Unidos en la oración, Luís Antonio Labayen, ocds
Spiritual Accompaniment
Praised be Jesus Christ! I am right now here in the Carmelite Mystic University, the ultra-modern building in the foreground with the medieval walled city of Ávila in the background. https://www.mistica.es/
The English term of spiritual direction is really misleading. In Castilian Spanish, it is called Acompañamiento Espiritual, meaning Spiritual Accompaniment. The spiritual director is really the Holy Spirit, and this is one of the key points emphasized over and over. There are very specific techniques using neuro-linguistics that we are taught in order to bring the person under the guidance of the Holy Spirit. One of the key techniques is empathy, examining Teresa and John, and the doctoral dissertation of Edith Stein on Empathy.
We do not infuse our own teachings to the person and leave it all to the Holy Spirit. In this case, most priests are not equipped in this method, but rather infuse their own teachings. We really need more laypeople in this field. One-third of the students are priests, only one Carmelite, and a Carmelite nun. One-third are Carmelite or other order seculars. Another third are civilians who are in various professions like tax law, social work, labor relations, psychiatry, etc.
The neuro-linguistics part was the most difficult part of the course, and even the native Castillian Spanish speakers had a very tough time with it, so they said, more especially for me. It certainly pushed me much further along. Our group that went through the practicum for Cognitive Coaching developed close, supportive relationships very quickly.
That course was the most intense I had ever taken in my life, including technology courses. The spirituality courses, while also intense, are not as exhausting. Right now, we have a priest of the Sacred Heart of Jesus with a Ph.D. in Psychology in our course on normal and clinical psychology. Again, the approach is the same, to enable the person to transcend him/herself with the guidance of the Holy Spirit.

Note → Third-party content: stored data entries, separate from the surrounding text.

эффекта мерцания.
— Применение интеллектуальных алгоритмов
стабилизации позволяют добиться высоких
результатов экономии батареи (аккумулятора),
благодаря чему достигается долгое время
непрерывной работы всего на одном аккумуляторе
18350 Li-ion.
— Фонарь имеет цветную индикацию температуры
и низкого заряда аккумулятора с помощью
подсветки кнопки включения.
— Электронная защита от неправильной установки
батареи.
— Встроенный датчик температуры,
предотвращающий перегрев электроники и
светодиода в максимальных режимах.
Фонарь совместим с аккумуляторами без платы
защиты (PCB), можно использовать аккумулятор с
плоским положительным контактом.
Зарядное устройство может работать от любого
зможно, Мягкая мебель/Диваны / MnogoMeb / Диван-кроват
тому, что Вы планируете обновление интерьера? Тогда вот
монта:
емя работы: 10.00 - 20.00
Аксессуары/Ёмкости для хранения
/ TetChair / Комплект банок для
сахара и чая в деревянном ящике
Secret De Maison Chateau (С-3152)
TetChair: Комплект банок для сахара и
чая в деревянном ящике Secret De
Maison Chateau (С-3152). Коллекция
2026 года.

This place is run by Carmelite priests who are devoted to scholarship in mysticism. They are so humble. We live together in a community. It is like the modern version of the design of Athens in ancient Greece, where scholars and students were gathered to advance the field of philosophy. There are some employees hired for various functions.

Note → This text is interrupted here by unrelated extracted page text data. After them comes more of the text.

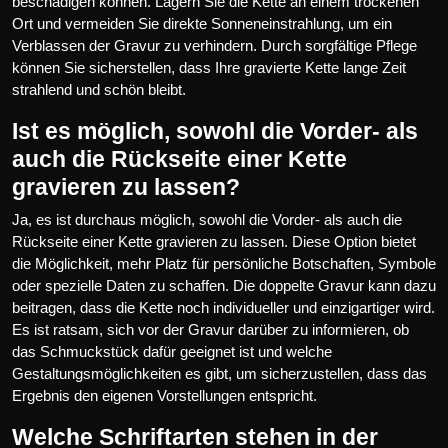
beschädigen können. Lagern Sie die Kette an einem trockenen
Ort und vermeiden Sie direkte Sonneneinstrahlung, um ein
Verblassen der Gravur zu verhindern. Durch sorgfältige Pflege
können Sie sicherstellen, dass Ihre gravierte Kette lange Zeit
strahlend und schön bleibt.
Ist es möglich, sowohl die Vorder- als
auch die Rückseite einer Kette
gravieren zu lassen?
Ja, es ist durchaus möglich, sowohl die Vorder- als auch die
Rückseite einer Kette gravieren zu lassen. Diese Option bietet
die Möglichkeit, mehr Platz für persönliche Botschaften, Symbole
oder spezielle Daten zu schaffen. Die doppelte Gravur kann dazu
beitragen, dass die Kette noch individueller und einzigartiger wird.
Es ist ratsam, sich vor der Gravur darüber zu informieren, ob
das Schmuckstück dafür geeignet ist und welche
Gestaltungsmöglichkeiten es gibt, um sicherzustellen, dass das
Ergebnis den eigenen Vorstellungen entspricht.
Welche Schriftarten stehen in der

The administrators are all OCD and they all even help serve meals and clean the tables, especially with COVID sanitation. There are glass booths on the tables so that we can sit together and yet be isolated from each other's breaths. I've attached our very structured and tight schedule. There's no time for anything else, even finding time for laundry is challenging.

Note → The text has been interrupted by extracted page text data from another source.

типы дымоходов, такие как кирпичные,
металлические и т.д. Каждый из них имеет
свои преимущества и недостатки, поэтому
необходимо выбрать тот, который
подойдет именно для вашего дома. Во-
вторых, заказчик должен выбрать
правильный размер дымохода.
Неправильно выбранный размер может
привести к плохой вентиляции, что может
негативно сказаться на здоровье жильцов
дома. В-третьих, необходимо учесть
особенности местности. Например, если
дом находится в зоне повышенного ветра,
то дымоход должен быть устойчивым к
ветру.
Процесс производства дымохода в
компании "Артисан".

Last Sunday, we got the afternoon off, but this Sunday is class all day. Thank God for the official siesta to refresh the mind and prepare for another intense class. My sleep disorder had been worse so I struggle with attention during class. I was able to purchase a melatonin formula that has herbs to prolong sleep and that has helped a bit.
At the conclusion of yesterday's course on Edith Stein spirituality, I made a comment that is somewhat an over-simplification of our process and drew a little smile from the professor, who is the director of the university. If a train is not obedient to the rails, it can go nowhere. But if a train abandons itself to being directed by the rails, it can carry so many passengers to any destination they choose. It is the passenger's responsibility to purchase the correct ticket for the destination they wish to travel to.
Other news: my composition awarded here in Ávila 7 years ago will be sung at the Carmelite Youth Congress in the summer of next year.